▶ **YOUR ASSIGNMENT**
When you reach the entries, transcribe each one exactly.

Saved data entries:
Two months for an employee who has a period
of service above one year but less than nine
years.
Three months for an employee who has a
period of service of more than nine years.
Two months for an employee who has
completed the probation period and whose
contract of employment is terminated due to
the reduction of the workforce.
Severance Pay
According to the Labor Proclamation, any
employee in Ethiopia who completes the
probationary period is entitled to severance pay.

▶ **RESULT OF THE TASK**
Two months for an employee who has a period
of service above one year but less than nine
years.
Three months for an employee who has a
period of service of more than nine years.
Two months for an employee who has
completed the probation period and whose
contract of employment is terminated due to
the reduction of the workforce.
Severance Pay
According to the Labor Proclamation, any
employee in Ethiopia who completes the
probationary period is entitled to severance pay.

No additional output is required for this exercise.